第11話 とある探索者の観測

*エクス視点 



 都市カルカヤに着いてから二日が経った、蛇の日。

 ジュビア地方特有の天気として本日は小雨。やや雨粒が大きい。

 奉仕強化月間中の俺は監督及び指導役の神品で輔祭のアウィリトとともに《台風》の被害に遭った村落へ復興作業へと駆り出されていた。

 監督は商業ギルドに所属する大工たちで、星無しと五、六等級の低い探索者たちも《台風》によって変わった地形の計測や片付けなど力仕事に携わり、衛生面では神品と医薬ギルドの薬師も参加している。こういった事後処理はある程度の持ち回りと有志の住民で賄うものではあるが、今回の復興参加者数はかなり多く、皆一様に気力に溢れていた。

 それもそのはず。今回は被害が軽重傷者はいても死者は出ず、村落の家々を破壊はされても、村落そのものが地図から無くなることもなかったのだ。加えて神聖教国の最高戦力と名高い〝暁光アウロラの聖騎士〟までいるのである。ヒトというものは現金で、憧れの存在リーダーが間近にいるだけで不思議と張り切ってしまうものなのだ。

 ジュビア地方は、とてつもなく運が良かった。

 それこそ本来なら復興作業と言うものは、準備と時間と金が掛かるもので、手間ばかりが付きまとう。そればかりか、場合によっては家財の一切が無くなって路頭に迷う者がいたり、後遺症の残る怪我で生活が立ち行かなくなったり、衛生環境の整備や、地形の崩壊で生態系の一部が変わりその再生に長年苦慮することになったりと、現在進行形の無い無い尽くしに事欠かない。

 それが小規模な雨林の一部が禿げただけで済んだのだから、地元民が崇める勢いで聖騎士に感謝するのは必然と言えた。
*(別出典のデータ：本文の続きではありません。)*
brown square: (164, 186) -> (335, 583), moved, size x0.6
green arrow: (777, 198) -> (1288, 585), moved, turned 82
 故郷では《火の神》を祀っているため《大陸の神》の神気が薄く、滅多に発生しない《嵐》や《台風》の被害を初めて見聞した俺は、大地を削り、支流を断ち、雨林の樹木何もかもを薙ぎ倒して破壊された痕跡に、しばし放心してしまった。

 これが人智を超えた存在の齎すものなのかと、言葉ではなく肌で実感し、大地の護り《ヌシ》が荒神あらがみと謂れる所以を理解した。
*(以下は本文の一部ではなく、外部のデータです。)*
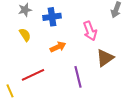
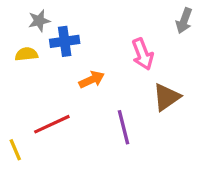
blue cross: (52, 17) -> (65, 41), moved
yellow semicircle: (25, 35) -> (26, 54), moved, turned -64

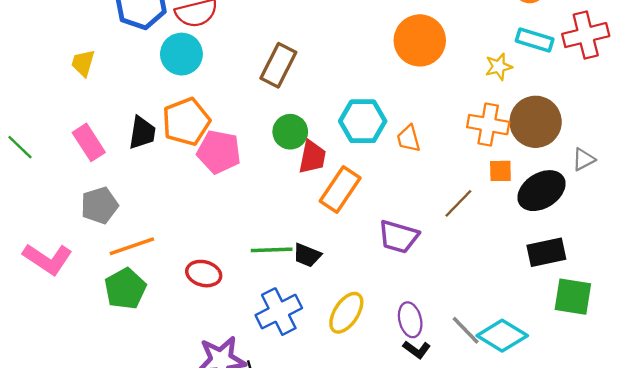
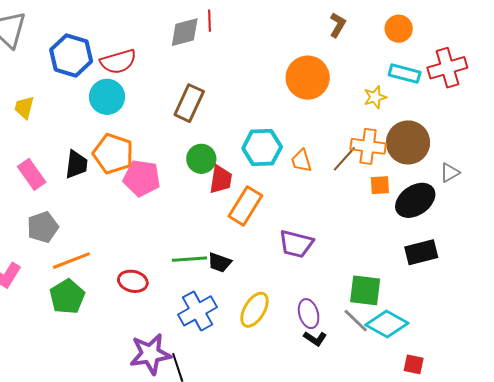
orange pentagon: (186, 122) -> (113, 154), turned -30
brown line: (458, 203) -> (344, 159), moved
green square: (573, 297) -> (365, 290), moved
 お陰様で都市エキナセアの花の《ヌシ》にガンつけられたのも、この《ヌシ》らに個体認識された上、格上のエトリと言う、やべぇ規模を領域としている谷の《ヌシ》にも好かれストーカーされている細工師のヤバさへの理解も不本意ながら深まった。……いやほんと割と慣れて普通に接しているけど、そりゃ本人の意思で力を揮わずとも、周囲が〝絶対遵守不文律ゴールデンルール〟なんて設けて神経質になるわけである。納得だ。

 ただ、ジュビア地方に行く道中の話では細工師は厳密には加護持ちでは無いという。

 確かに多くは無いが、神に気に入られ加護を授かっている者はいる。そして加護持ちは尊敬の対象に成りうるが、細工師ほど世間に警戒されていない。ここにきて、普通の加護持ちと彼女の違いはなんなのかとふと疑問に思った。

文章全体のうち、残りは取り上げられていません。